Labour party leader Jeremy Corbyn has written to the chief coroner for England and Wales over what he says are ‘serious concerns’ about the ‘cab rank’ policy on releasing bodies adopted by north London coroner Mary Hassell.
In a letter to Mark Lucraft QC, Corbyn said it is ‘unacceptable’ that people suffering from grief are experiencing ‘unnecessary delays and barriers to laying loved ones to rest’. The letter calls on Hassell to reconsider her approach.
Last week, the Gazette reported that the High Court had granted a judicial review into the policy of Hassell, senior coroner for Inner North London, following a dispute with Jewish funeral organiser Adath Yisroel Burial Society (AYBS). The AYBS sought a review of Hassell’s policy after an incident involving the family of an Orthodox Jewish man who died in October last year.
AYBS criticsed ‘unnecessary bureaucratic delays’ in releasing the body for burial. Jewish and Islamic law requires bodies to be buried on the day of death or as soon as possible afterwards.
Hassell said at the time that no death would be prioritised over any other because of the religion of the deceased or family. The hearing is due to take place next month.
Corbyn’s letter, sent last Friday and seen by the Gazette, adds: ‘Coroner Hassell’s approach goes against our Jewish and Muslim residents’ faith and is preventing them from grieving for their lost loved ones.’
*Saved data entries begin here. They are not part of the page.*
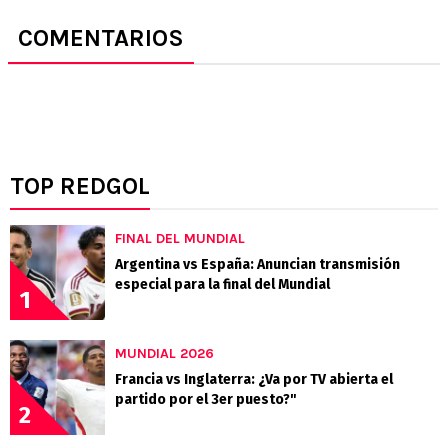
COMENTARIOS
TOP REDGOL
FINAL DEL MUNDIAL
Argentina vs España: Anuncian transmisión
especial para la final del Mundial
1
MUNDIAL 2026
Francia vs Inglaterra: ¿Va por TV abierta el
partido por el 3er puesto?"
2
The letter, co-signed by Emily Thornberry, MP for Islington South & Finsbury, and Islington councillor Richard Watts, notes that other coroner services, including Salford and Bolton’s Coroner Services, use magnetic resonance imaging scans in autopsies, removing the need for ‘invasive post-mortem techniques that go against a number of religious practices’.
‘We regret that Coroner Hassell’s conduct … to date has caused significant upset and undue trauma for people who are already suffering so much and simply want to grieve,’ it states.
Corbyn said: ‘I have been approached by the Jewish and Muslim communities in Islington and I’m very concerned about the stress families are going through in not being able to complete burials in line with their faiths. I fully support their efforts to ensure public services respect their religious beliefs and traditions - and the coroner service should be no exception.’